The Blue Samurai will face Croatia in the first knock-out round on Monday after topping Group E with two stunning comeback wins over the European heavyweights. Japan looked dead and buried when they fell behind in both games but coach Hajime Moriyasu helped turn the tide with his substitutions and tactical changes.
Captain Maya Yoshida credited Moriyasu's counter-attacking game plan for their success and hit back at perceptions that Japan lack the nous to compete on the world stage. "You're surprised, right?" he asked reporters after the game. "We're not surprised. You're surprised."
Japan were eliminated in the last 16 four years ago in Russia after throwing away a two-goal lead to lose 3-2 to Belgium. Playmaker Keisuke Honda was castigated for lofting a last-minute corner into the box with the game poised at 2-2, after Belgium won the ball and raced up the other end to score. Japan's history of late heartbreak runs deeper than that, having been denied a World Cup debut in 1994 by a last-minute Iraq goal in their final qualifier in the Qatari capital Doha.

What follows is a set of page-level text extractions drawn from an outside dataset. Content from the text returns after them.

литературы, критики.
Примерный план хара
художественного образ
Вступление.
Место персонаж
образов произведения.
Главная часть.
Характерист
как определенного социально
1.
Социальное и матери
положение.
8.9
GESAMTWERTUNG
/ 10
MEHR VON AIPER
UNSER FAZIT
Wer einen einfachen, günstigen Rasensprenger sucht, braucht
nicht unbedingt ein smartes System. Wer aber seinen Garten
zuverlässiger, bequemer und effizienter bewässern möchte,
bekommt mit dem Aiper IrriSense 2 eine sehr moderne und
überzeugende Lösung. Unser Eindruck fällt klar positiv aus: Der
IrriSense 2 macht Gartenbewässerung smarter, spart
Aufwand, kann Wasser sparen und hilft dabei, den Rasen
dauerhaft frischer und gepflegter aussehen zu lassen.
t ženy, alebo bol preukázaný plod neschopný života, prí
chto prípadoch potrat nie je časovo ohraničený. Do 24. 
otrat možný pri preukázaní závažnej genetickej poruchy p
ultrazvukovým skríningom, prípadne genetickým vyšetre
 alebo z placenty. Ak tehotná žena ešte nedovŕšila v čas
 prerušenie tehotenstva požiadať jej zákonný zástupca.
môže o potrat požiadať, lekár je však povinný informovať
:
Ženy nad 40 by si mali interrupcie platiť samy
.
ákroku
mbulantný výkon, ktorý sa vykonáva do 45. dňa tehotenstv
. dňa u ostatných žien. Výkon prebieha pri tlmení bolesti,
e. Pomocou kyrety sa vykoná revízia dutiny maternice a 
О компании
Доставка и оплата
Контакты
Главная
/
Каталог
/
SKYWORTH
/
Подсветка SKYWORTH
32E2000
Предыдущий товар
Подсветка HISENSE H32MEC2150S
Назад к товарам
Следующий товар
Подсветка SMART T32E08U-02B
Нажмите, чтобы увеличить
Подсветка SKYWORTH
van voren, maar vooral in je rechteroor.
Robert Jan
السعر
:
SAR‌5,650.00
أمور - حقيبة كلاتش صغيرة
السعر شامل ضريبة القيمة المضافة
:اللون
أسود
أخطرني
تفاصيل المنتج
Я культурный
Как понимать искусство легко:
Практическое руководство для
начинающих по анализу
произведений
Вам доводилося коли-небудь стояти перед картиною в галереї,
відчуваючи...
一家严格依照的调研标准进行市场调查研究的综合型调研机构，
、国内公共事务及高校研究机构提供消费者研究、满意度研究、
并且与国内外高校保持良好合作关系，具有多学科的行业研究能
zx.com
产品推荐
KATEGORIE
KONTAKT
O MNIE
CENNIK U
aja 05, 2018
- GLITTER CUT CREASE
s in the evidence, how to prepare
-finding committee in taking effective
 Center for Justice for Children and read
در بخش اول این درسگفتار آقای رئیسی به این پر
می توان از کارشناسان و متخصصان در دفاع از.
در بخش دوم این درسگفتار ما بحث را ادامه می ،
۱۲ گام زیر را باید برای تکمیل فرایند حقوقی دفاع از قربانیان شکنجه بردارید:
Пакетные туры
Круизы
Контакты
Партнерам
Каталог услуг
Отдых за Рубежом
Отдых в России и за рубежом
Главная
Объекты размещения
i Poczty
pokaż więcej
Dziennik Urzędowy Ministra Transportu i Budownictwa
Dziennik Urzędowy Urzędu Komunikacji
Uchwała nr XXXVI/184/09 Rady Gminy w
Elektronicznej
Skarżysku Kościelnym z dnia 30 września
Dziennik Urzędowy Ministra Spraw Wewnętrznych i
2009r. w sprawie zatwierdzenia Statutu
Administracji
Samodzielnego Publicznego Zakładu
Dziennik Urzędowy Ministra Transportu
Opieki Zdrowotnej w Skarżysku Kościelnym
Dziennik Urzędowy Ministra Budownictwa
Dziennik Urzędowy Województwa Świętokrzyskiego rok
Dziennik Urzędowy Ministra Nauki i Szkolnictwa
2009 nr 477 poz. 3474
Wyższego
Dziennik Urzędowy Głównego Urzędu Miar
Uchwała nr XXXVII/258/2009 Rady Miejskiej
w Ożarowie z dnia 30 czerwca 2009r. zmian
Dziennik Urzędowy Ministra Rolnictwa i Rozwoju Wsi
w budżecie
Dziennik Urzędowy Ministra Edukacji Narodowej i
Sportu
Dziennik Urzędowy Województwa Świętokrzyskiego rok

The match has become known in Japan as the "Tragedy of Doha" but Moriyasu said the win over Spain proved that those days are long gone. "About a minute before the end of the game, I thought about the 'Tragedy of Doha'," said Moriyasu, whose team would have been eliminated had Spain equalised. "But at exactly that moment, the players went for the ball with aggression and I could feel that times have changed. "The players are playing a new age of football now."
Yoshida said the attacking options at Moriyasu's disposal mean Japan can never be counted out. "In the second half, both teams were taking more risks and it makes space in behind," he said. "Even for good centre-backs, if fast players attack huge spaces it's always difficult. That was our plan and we had to defend well because their possession was really good."
Japan's wins over Germany and Spain were in stark contrast to their 1-0 defeat to Costa Rica, where they struggled to break down defence-minded opponents who handed them the initiative.